37 years after their I Don’t Want To Go Home debut album, Southside Johnny & The Asbury Jukes are still the band to see when it comes to hard-drivin’ rhythm ‘n’ blues-based rockin’ and rollin’ juke joint shuffles and horned-up craziness that delivers a whomp straight to your head, heart and groin. And frontman Southside Johnny Lyon, 64, is still a ball of manic energy, directing the chaos, adding his personal élan, his world-weary yet energetic enthusiasm, made all the more poignant by his touch of cynicism. Plus, he’s hardly lost an inch of pipes.

This band might be one of the strongest he’s ever fronted. At the Musicfest Café, in Bethlehem, Pennsylvania, a high-class joint where the drinks are strong, the sound is oh-so-perfect and there’s room to move, the Jukes poured their guts into a two-hour set filled and thrilled with surprises. With the backdrop of the old Bethlehem Steel blast furnaces behind the huge picture windows that grace the back of the stage, all lit up and colored like an art deco sculpture out of its former rotting remains, the band, towards the end of the set, played two songs that sent this reporter into a tizzy of awe.

We had already been dancing around by the soundman’s set-up, tweaking the front of the stage so emboldened yet dancing back to the rear wall when they landed a one-two gut-punch combination that stopped us in our tracks. Musical director/keyboardist Jeff Kazee was dubbed “the best piano player and Hammond B3 organ player I’ve ever played with” by Southside after the soundcheck, when he graciously invited me into his inner sanctum for our fellow Jerseyboy reunion.

The first punch was “Ophelia,” the song Robbie Robertson wrote when he was in The Band. We were almost getting ready to leave when Southside stepped back and Kazee rang out with those iconic lyrics, “Boards on the window, mail by the door, what would anybody leave so quickly for?” I stopped, rooted to the spot, transfixed, riveted, mesmerized by my favorite Band song and when those horns kicked in, it was like a jolt of adrenaline, a needle of pure joy injected directly into my bloodstream. I don’t think I even moved…as I stood stock-still receiving the musical wisdom, the rock ‘n’ roll benediction that I constantly live for.

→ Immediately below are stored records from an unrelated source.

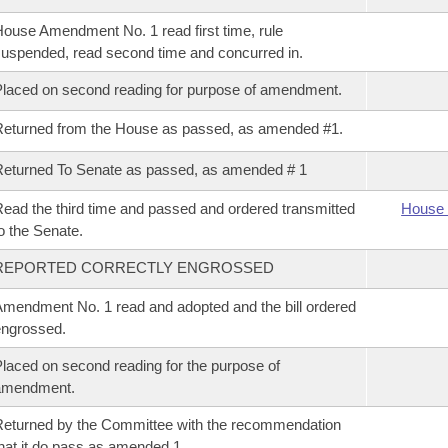
ouse Amendment No. 1 read first time, rule
uspended, read second time and concurred in.
laced on second reading for purpose of amendment.
eturned from the House as passed, as amended #1.
eturned To Senate as passed, as amended # 1
ead the third time and passed and ordered transmitted
House 
o the Senate.
REPORTED CORRECTLY ENGROSSED
mendment No. 1 read and adopted and the bill ordered
ngrossed.
laced on second reading for the purpose of
amendment.
eturned by the Committee with the recommendation
hat it do pass as amended 1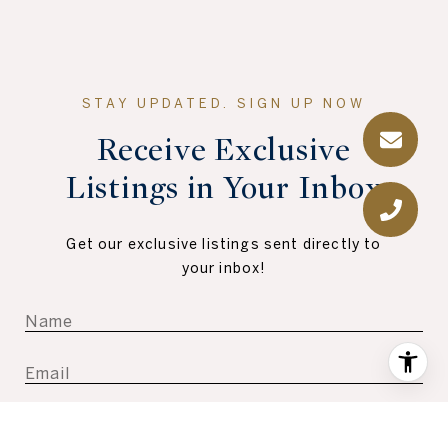
Receive Exclusive
Listings in Your Inbox
Get our exclusive listings sent directly to
your inbox!
SUBMIT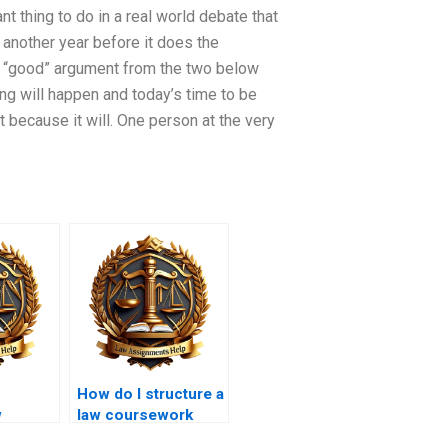
 thing to do in a real world debate that
be another year before it does the
 “good” argument from the two below
ng will happen and today’s time to be
t because it will. One person at the very
How do I structure a
w
law coursework
topics
essay to meet word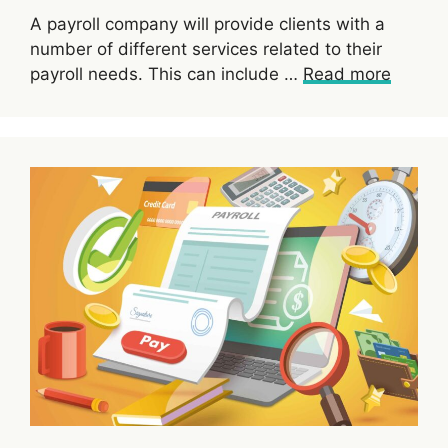
A payroll company will provide clients with a
number of different services related to their
payroll needs. This can include …
Read more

I hadn’t yet recovered from that blow to the senses when Southside stormed back singing and the band revved up another notch into the hallowed “Happy,” the one Stones classic that Keith sings.

That’s the thing about the Jukes. The fans wanted to hear songs from their all-time great first three albums. This Time It’s For Real in ’77 and Hearts Of Stone in ’78 followed the debut and stand today as two of the best damn albums of the 1970s but maybe that’s the Jersey in me talkin’, who knows? I say it’s their covers that transcend each Juke night. Hell, even their renditions of a few tunes from the under-appreciated Men Without Women (1982) album by Little Steven And The Disciples Of Soul were better than the recorded versions. (Steven Van Zandt was a founding member of the Jukes and, at various times, their manager, main songwriter, lead guitarist and producer.)

The current album is a live one: Men Without Women Live 7-2-11 is the entire Disciples album of the same name. It rocks. So does the last Jukes studio album, Pills And Ammo (2010). The band is currently on the kind of tour that would break the back of lesser men. Expect a new studio album in 2013.